Backpropagation and training a neural network

:Rough draft: Once you have decided what architecture your neural network will have (number of layers, vertices and edges within each layer, and the type of activation function, among numerous other possible choices), and you have a data set for training, how do you actually train the network? That is, how do you determine the weights on the various edges? The short answer is that you use Stochastic Gradient Descent. However, for a neural network there is much more to SGD than in a single logistic regression model.

The backpropagation algorithm is a procedure for carrying out SGD on a neural network. I’ll explain it here. After that I will give an example of implementing a neural network.

The general idea of the backpropagation algorithm is clean and straightforward, but a complication arises in the implementation which muddies the idea of backpropagation when filling out details.

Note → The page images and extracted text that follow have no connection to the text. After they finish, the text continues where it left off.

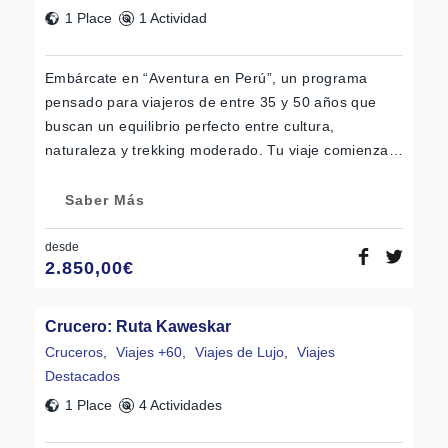
1 Place
1 Actividad
Embárcate en “Aventura en Perú”, un programa
pensado para viajeros de entre 35 y 50 años que
buscan un equilibrio perfecto entre cultura,
naturaleza y trekking moderado. Tu viaje comienza…
Saber Más
desde
2.850,00
€
Crucero: Ruta Kaweskar
Cruceros
,
Viajes +60
,
Viajes de Lujo
,
Viajes
Destacados
1 Place
4 Actividades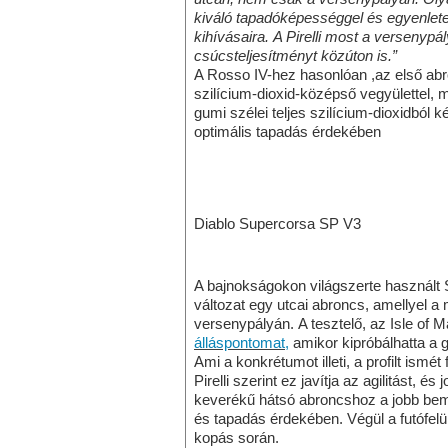
kiváló tapadóképességgel és egyenlete
kihívásaira. A Pirelli most a versenypál
csúcsteljesítményt közúton is.”
A Rosso IV-hez hasonlóan ,az első abr
szilícium-dioxid-középső vegyülettel, 
gumi szélei teljes szilícium-dioxidból 
optimális tapadás érdekében
Diablo Supercorsa SP V3
A bajnokságokon világszerte használt
változat egy utcai abroncs, amellyel 
versenypályán. A tesztelő, az Isle of M
álláspontomat,
amikor kipróbálhatta a
Ami a konkrétumot illeti, a profilt ism
Pirelli szerint ez javítja az agilitást,
keverékű hátsó abroncshoz a jobb bem
és tapadás érdekében. Végül a futófelü
kopás során.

The General Idea. We want to compute partial derivatives of the loss function with respect to weights in the network for the purpose of stochastic gradient descent. First, compute the partials of the loss function with respect to the weights in the last layer. Then, since (mathematically speaking) the layers in neural networks are functions being composed together, the chain rule from calculus should allow us to reuse the partials that were already computed in order to more quickly find the partials with respect to weights in the second-to-last layer. After that, we can use the chain rule again to quickly find partials with respect to weights in the third-to-last layer, and so on in that manner, going backward through the network.

The reason that implementing this gets a bit complicated is due to the weights in the network not being functions that depend on the input data that gets passed through the network — the act of passing data through (“forward propagation”) is where the composition occurs. However, the weights do get used in forward propagation, allowing the idea to work, but with some more complicated details.

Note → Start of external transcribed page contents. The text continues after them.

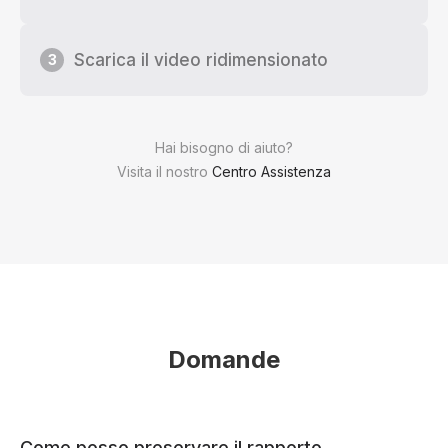
Scarica il video ridimensionato
3
Hai bisogno di aiuto?
Visita il nostro
Centro Assistenza
Domande
Come posso preservare il rapporto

Recall the notation that was set up in the introductory post on Neural Networks. For simplicity, assume that the output layer \( V_L\) has one vertex. We’ll allow the activation to be any function \(a\), not only the sigmoid function. For the time being, consider just one sample point \( ({\bf x}, y)\) from the data set, \( y\) being the label.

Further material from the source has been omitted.